Here, we present a framework that allows us to pin down the variability in BrC light-absorption properties. We hypothesize that BrC is comprised of black carbon (BC) precursors whose transformation to BC has not seen fruition during combustion. Depending on the combustion conditions, these BC precursors exhibit different maturity levels which dictate their light-absorption properties (k). The more mature are the precursors, the more absorptive (or BC-like) they are. This explains the aforementioned variability in k values reported in the literature: due to the chaotic nature of BrC-producing combustion, different measurements reported in the literature feature widely varying combustion conditions leading to different retrieved k values. More importantly, our hypothesis entails that BrC and BC lie on the same “optical continuum,” and carbonaceous combustion products can be represented as distributions along this continuum.

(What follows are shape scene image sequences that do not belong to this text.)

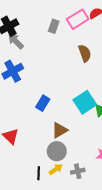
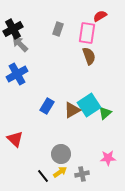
pink rectangle: (78, 19) -> (87, 33), moved, turned -50
brown triangle: (60, 130) -> (72, 110), moved
black line: (39, 173) -> (43, 176), turned -40

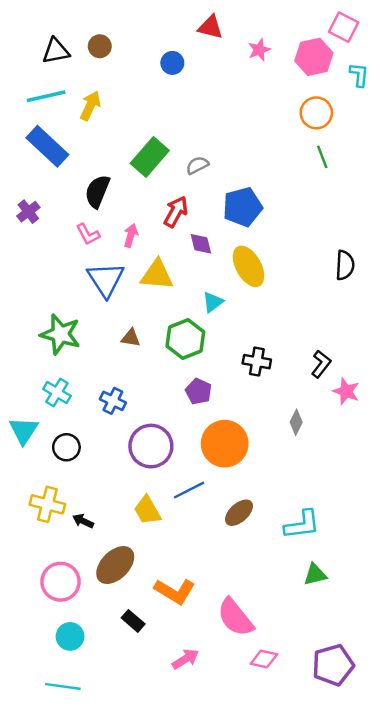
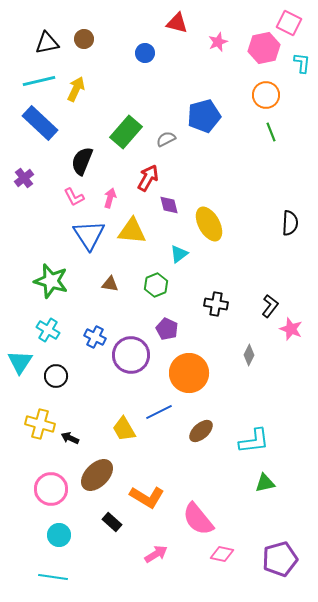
blue pentagon: (243, 207) -> (204, 116), moved
green hexagon: (185, 339) -> (156, 285), size x0.7
purple circle: (151, 446) -> (131, 355), moved

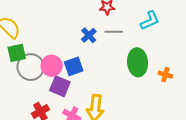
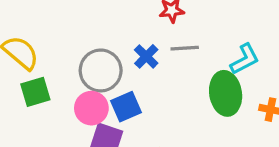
cyan L-shape: (150, 20) -> (245, 59), moved
gray circle: (31, 67) -> (101, 70), moved

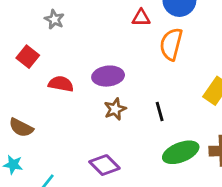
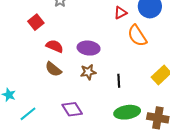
red triangle: (141, 18) -> (120, 13), turned -40
orange semicircle: (171, 44) -> (137, 36), turned -60
brown semicircle: (21, 128) -> (53, 69), moved

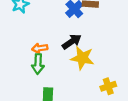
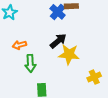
orange arrow: (40, 48) -> (19, 45), moved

To validate this hypothesis, we performed controlled combustion experiments in which the combustion conditions (temperature and air/fuel ratio) were varied and the wavelength-dependent k was retrieved from real-time multi-wavelength light-absorption measurements at each condition. We used benzene and toluene, the inception of which during combustion marks the initial critical steps leading to BC formation, as model fuels. By varying the combustion conditions of these two simple molecules, we isolated BrC components with k values spanning the range of values reported in the literature for biomass-burning BrC, a clear evidence for the importance of combustion conditions in dictating BrC light-absorption properties. Specifically, the values we obtained for k at 550 nm (k₅₅₀) and its wavelength-dependence (w) ranged from k₅₅₀ = 0.005 and w = 8 to k₅₅₀ = 0.3 and w = 0.4. For reference, k₅₅₀ and w of BC reported in the literature are approximately 0.7 and 0, respectively.

Our results unveil a continuum of optical bins defined by k₅₅₀ and w pairs that progress from lighter BrC (small k₅₅₀ and large w) to darker BrC (large k₅₅₀ and small w) to BC. We stress that the darkest BrC we could isolate is optically more similar to BC than the lighter BrC components. This blurs the line between BrC and BC and challenges the wide-spread perception that BrC is negligibly absorbing in the mid- and long-visible wavelengths compared to BC and that its contribution to atmospheric radiative transfer is only important in the short visible and near-UV wavelengths.